* WHAT IS NEEDED: All lines from the one containing "商务合作 (415, 2042)" down to the one containing "随便看看 (192, 57)", both ends included, are to be given again exactly; omit the rest of the listing below.

* SUPPLIED MATERIAL:
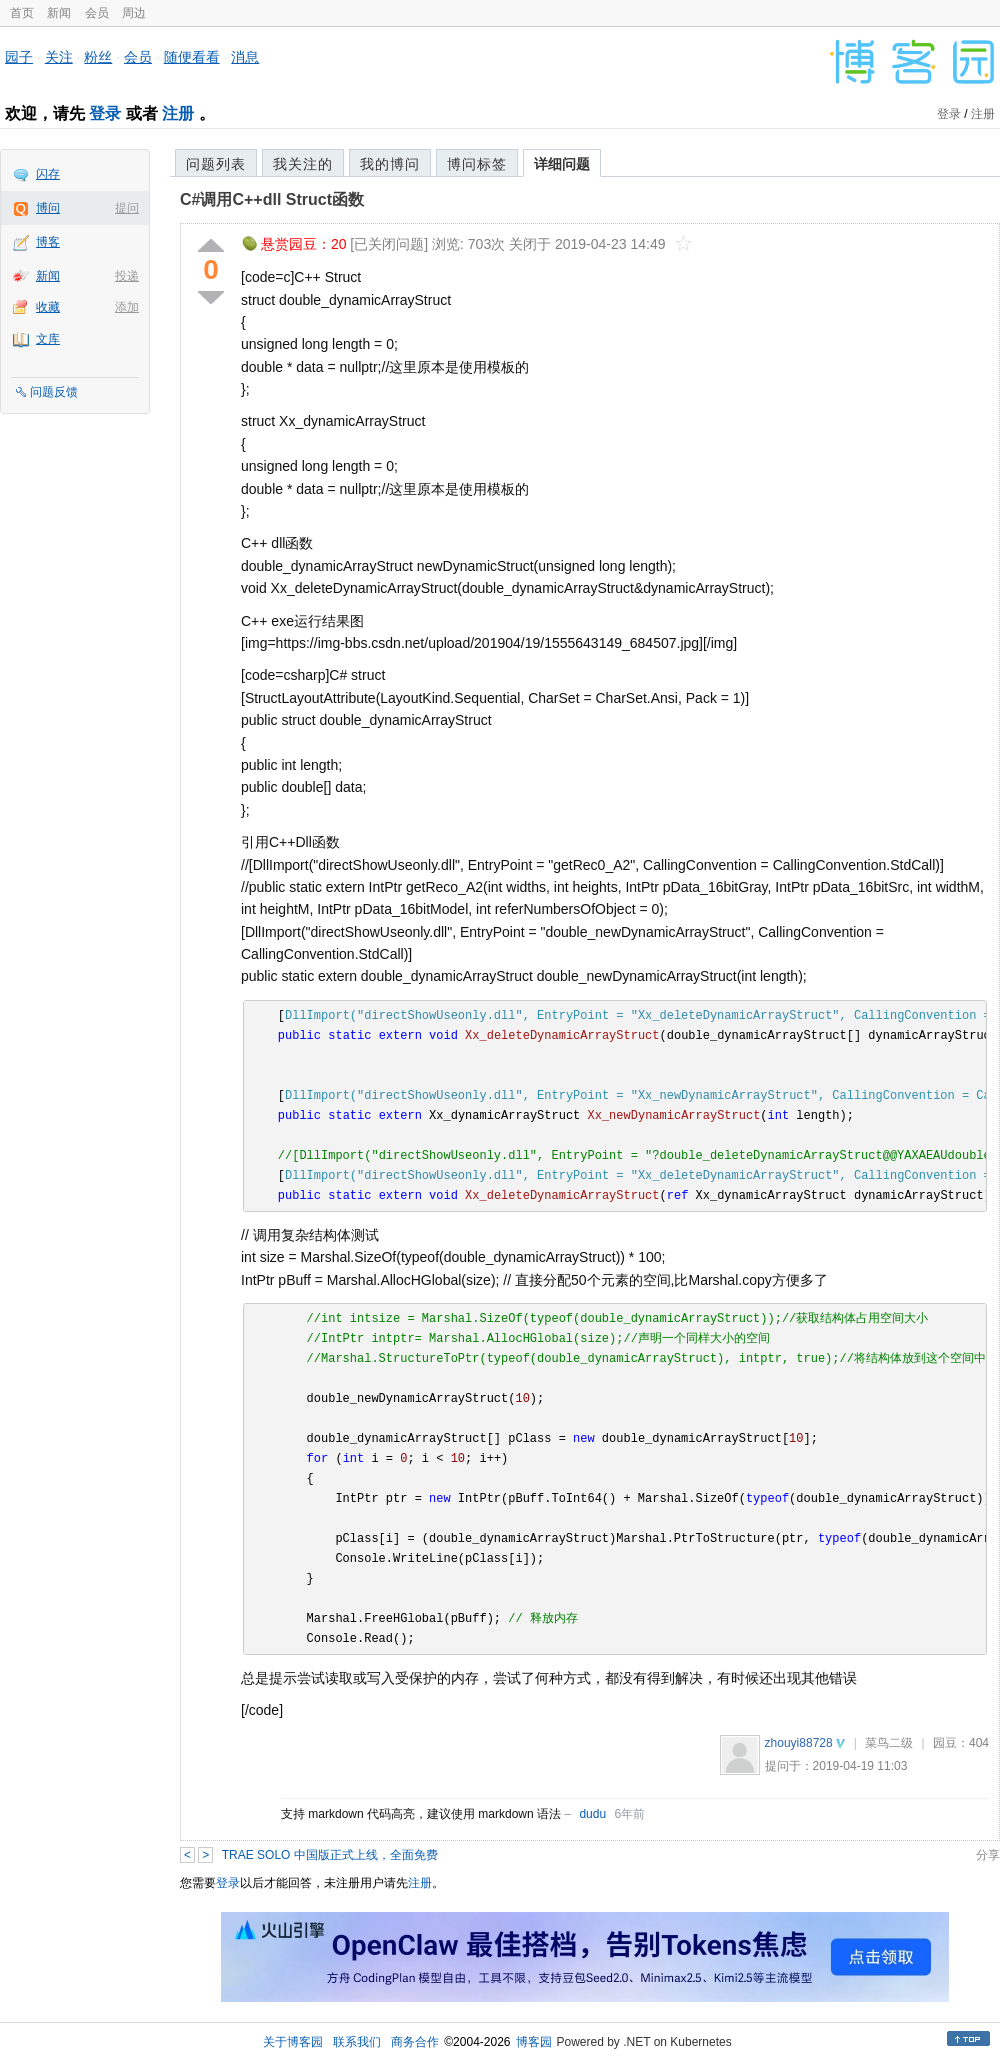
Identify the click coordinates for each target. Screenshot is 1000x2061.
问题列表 (216, 164)
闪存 (48, 174)
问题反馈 (54, 392)
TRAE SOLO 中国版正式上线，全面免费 (330, 1855)
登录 (105, 113)
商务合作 (415, 2042)
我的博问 (390, 164)
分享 (988, 1855)
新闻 (59, 13)
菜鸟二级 (889, 1743)
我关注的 (303, 164)
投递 (127, 276)
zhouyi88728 (799, 1743)
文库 (48, 339)
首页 (22, 13)
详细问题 (562, 164)
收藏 (48, 307)
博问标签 (477, 164)
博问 (48, 208)
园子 (19, 57)
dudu (592, 1814)
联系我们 (357, 2042)
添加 (127, 307)
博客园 (534, 2042)
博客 (48, 242)
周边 (134, 13)
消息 (245, 57)
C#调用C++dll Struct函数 (272, 199)
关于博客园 (293, 2042)
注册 (178, 113)
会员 (97, 13)
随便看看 (192, 57)
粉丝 (98, 57)
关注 (59, 57)
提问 (127, 208)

* WRITTEN ANSWER:
商务合作 (415, 2042)
我的博问 (390, 164)
分享 (988, 1855)
新闻 (59, 13)
菜鸟二级 (889, 1743)
我关注的 (303, 164)
投递 (127, 276)
zhouyi88728 (799, 1743)
文库 (48, 339)
首页 (22, 13)
详细问题 (562, 164)
收藏 (48, 307)
博问标签 (477, 164)
博问 (48, 208)
园子 (19, 57)
dudu (592, 1814)
联系我们 (357, 2042)
添加 (127, 307)
博客园 (534, 2042)
博客 (48, 242)
周边 (134, 13)
消息 (245, 57)
C#调用C++dll Struct函数 (272, 199)
关于博客园 (293, 2042)
注册 (178, 113)
会员 (97, 13)
随便看看 (192, 57)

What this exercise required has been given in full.